Шрифт:
Интервал:
Закладка:
Дом, оладьи, теплая печка — что это за чудо после такого дня! Молодожены занимали две нарядные комнаты. Обставлены они были вполне по-городскому, с хорошим гардеробом, буфетом, в котором громоздился сервиз — свадебный подарок родителей Степана, о чем сказала его жена, — с большими фотографиями на стенах: на одной — выпускники курсов механиков, на другой — агрономического техникума, в овальчиках, а в центре той и другой, в овалах покрупнее — фотографии учителей. И стены, и буфет, и кровать, и этажерка с книгами, и тумбочка с духами — все было украшено яркими вышивками.
— Это Лена, — объяснил Степан Константинович.

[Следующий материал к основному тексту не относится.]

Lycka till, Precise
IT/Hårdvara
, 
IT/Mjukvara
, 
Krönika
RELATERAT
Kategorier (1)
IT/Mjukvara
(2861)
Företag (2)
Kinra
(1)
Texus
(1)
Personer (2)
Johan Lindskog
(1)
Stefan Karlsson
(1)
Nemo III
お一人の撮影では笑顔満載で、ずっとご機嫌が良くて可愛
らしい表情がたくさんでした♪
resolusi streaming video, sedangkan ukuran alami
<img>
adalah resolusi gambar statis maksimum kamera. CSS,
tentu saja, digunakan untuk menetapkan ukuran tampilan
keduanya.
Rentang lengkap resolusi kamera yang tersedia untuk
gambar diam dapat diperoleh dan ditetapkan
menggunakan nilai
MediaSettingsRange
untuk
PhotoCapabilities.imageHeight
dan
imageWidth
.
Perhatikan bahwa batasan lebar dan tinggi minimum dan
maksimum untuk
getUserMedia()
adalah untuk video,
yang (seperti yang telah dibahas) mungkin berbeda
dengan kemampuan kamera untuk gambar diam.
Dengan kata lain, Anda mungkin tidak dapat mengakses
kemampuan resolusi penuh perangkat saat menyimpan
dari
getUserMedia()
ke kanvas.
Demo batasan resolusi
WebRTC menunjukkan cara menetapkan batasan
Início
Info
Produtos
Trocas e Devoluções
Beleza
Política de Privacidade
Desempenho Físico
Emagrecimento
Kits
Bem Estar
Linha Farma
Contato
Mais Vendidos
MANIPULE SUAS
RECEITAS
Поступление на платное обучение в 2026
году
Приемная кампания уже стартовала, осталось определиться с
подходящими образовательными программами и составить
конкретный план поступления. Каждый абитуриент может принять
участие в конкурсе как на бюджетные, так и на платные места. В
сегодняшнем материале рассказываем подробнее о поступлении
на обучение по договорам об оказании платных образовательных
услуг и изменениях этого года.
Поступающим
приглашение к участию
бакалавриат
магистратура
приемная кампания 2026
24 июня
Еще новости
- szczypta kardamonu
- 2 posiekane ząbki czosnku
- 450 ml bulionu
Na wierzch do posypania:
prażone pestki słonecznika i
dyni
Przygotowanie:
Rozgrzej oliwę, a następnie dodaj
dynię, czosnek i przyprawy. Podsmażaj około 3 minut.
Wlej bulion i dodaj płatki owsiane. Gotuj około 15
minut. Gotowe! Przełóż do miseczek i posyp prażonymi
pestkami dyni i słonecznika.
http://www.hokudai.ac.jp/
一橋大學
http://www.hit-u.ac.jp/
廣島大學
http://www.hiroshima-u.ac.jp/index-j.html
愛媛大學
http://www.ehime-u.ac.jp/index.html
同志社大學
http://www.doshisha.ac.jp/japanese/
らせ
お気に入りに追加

Оладьи нетерпеливо зашкворчали на горячей плите. Через какую-то минуту их выросла целая гора на тарелке, и проворные руки Лены уставили стол всякой едой: копченой рыбой, салом, порезанным на прозрачные и оттого розовые кусочки, домашним печеньем, а к чаю появился и лимон.
Степан Константинович усадил Петю за стол.
— Ну, вот какая у нас история, — начала без предупреждения Лена, и Петя понял, что история эта уже давно обсуждалась в доме. — Работала я агрономом. Работа нелегкая, все время в поле, с шести утра и до темна. Как будто бы и хорошо, что теперь я хожу на работу к девяти и сижу до шести, а потом дома, но, — она посмотрела на мужа, — мне не по душе… Не нравится!
— А где вы сейчас работаете?
— В райисполкоме, секретарем.
— Ну?! В связи с замужеством переменили профессию?
— Нет! — пристукнул кулаком по столу Степан Константинович так, что чай у него выплеснулся из стакана на скатерть. — Выбрали ее! Сам на тракторе сведения доставлял! — Он оглядел пятно на скатерти и стал виновато растирать его.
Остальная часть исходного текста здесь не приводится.